PROBLEM STATEMENT >>
Report, as a bare number, how many lines in the data contain "Toner".

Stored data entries
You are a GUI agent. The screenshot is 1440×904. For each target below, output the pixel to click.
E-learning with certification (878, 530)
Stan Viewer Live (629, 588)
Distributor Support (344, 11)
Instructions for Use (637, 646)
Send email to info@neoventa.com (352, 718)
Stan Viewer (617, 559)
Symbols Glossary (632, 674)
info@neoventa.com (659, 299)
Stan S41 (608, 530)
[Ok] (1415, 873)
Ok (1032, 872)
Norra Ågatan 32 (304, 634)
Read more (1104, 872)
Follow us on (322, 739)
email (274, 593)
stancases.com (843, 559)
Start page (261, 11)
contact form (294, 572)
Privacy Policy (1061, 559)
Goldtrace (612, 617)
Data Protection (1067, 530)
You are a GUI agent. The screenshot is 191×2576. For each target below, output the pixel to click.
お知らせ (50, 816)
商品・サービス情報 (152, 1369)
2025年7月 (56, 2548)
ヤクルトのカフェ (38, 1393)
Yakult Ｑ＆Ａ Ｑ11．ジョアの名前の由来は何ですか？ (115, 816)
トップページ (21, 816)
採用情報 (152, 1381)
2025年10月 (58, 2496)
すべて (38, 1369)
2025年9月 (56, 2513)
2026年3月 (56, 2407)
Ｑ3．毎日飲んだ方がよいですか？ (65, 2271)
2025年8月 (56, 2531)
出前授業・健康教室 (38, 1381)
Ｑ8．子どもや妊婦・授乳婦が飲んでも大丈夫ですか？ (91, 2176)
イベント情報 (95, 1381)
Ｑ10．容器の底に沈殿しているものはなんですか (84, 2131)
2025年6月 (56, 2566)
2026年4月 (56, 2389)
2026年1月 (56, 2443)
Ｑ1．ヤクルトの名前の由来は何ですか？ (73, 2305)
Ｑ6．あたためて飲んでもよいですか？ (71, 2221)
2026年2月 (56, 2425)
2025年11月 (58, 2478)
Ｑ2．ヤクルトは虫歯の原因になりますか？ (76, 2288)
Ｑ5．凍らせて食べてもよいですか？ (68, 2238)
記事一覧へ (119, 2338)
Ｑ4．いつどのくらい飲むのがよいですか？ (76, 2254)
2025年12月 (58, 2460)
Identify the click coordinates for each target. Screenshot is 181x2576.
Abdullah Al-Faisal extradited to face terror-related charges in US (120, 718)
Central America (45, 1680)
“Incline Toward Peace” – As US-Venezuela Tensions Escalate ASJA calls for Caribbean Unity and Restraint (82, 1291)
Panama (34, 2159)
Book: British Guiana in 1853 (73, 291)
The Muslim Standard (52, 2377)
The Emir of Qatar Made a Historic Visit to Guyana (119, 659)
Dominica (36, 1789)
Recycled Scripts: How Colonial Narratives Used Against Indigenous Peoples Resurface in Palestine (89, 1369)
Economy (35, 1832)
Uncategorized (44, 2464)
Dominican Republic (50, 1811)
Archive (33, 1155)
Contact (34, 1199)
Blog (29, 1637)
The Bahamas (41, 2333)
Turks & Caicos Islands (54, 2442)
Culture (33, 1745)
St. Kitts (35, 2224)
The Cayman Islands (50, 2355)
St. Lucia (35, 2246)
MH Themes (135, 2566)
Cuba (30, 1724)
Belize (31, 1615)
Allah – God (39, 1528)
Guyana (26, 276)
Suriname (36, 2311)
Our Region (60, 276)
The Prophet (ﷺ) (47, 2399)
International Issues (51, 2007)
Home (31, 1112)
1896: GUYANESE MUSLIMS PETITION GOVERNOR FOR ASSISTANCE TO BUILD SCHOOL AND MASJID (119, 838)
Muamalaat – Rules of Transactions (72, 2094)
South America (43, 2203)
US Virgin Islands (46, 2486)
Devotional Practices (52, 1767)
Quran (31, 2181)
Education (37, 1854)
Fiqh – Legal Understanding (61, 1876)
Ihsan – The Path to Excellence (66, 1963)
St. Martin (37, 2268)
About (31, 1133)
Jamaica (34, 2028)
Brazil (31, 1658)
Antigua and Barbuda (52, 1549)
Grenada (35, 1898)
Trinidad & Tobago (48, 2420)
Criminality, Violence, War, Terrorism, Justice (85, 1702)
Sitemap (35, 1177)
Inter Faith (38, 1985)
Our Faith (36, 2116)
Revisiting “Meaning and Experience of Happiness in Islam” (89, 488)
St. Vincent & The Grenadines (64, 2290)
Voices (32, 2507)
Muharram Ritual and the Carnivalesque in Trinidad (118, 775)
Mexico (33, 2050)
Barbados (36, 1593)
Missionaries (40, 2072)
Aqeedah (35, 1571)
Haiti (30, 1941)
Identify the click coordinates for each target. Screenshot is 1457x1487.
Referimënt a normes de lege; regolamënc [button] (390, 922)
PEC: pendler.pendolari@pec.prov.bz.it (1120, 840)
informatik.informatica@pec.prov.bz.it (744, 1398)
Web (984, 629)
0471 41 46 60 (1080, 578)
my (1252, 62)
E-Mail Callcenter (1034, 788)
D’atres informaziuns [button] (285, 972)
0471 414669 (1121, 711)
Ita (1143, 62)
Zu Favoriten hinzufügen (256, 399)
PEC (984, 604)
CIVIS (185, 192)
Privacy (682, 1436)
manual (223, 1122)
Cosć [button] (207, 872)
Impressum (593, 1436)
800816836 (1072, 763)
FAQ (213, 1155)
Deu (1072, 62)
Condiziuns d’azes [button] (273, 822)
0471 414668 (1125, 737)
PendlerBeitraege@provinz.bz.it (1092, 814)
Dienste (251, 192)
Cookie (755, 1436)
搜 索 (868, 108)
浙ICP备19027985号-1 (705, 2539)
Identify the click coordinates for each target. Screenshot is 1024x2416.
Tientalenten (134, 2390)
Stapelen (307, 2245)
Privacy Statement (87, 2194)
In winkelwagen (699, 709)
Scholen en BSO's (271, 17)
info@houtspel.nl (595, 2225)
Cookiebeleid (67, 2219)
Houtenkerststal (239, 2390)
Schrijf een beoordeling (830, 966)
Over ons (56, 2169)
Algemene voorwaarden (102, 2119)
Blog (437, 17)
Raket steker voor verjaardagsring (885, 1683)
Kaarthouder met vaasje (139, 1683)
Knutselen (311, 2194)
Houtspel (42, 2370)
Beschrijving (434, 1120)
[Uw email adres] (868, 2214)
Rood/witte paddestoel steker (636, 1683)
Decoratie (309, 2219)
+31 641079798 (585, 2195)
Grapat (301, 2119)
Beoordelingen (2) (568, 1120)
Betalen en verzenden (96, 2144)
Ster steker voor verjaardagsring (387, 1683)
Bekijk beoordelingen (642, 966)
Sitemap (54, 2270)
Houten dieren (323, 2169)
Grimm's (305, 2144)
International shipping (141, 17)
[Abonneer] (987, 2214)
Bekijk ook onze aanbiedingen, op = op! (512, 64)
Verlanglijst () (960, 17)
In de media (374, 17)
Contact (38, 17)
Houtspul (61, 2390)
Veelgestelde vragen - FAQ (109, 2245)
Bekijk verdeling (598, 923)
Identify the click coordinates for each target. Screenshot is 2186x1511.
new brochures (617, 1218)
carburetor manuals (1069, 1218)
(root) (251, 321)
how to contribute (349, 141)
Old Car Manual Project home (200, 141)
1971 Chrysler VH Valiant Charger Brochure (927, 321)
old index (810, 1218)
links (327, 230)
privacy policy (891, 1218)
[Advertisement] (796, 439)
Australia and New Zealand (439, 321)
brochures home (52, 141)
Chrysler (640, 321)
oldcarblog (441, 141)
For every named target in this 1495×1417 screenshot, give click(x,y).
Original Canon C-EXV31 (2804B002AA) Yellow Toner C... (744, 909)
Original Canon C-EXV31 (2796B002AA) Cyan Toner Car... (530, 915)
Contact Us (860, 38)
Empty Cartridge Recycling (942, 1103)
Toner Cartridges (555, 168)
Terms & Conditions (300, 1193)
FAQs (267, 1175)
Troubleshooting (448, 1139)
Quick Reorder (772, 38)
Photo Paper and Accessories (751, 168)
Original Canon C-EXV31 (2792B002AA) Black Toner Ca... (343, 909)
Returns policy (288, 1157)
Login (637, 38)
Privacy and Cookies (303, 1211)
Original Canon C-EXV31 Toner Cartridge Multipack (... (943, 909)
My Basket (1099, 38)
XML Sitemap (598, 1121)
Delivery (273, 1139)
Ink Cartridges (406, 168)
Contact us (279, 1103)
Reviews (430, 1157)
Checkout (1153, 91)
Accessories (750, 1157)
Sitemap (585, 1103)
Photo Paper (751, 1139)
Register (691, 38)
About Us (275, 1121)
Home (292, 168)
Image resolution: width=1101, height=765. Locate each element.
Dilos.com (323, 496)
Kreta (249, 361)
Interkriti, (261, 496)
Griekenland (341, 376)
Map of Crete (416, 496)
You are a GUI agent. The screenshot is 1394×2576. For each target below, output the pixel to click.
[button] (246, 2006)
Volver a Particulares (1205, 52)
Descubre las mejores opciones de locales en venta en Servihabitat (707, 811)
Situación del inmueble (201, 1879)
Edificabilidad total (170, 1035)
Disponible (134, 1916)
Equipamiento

FINAL ANSWER >>
5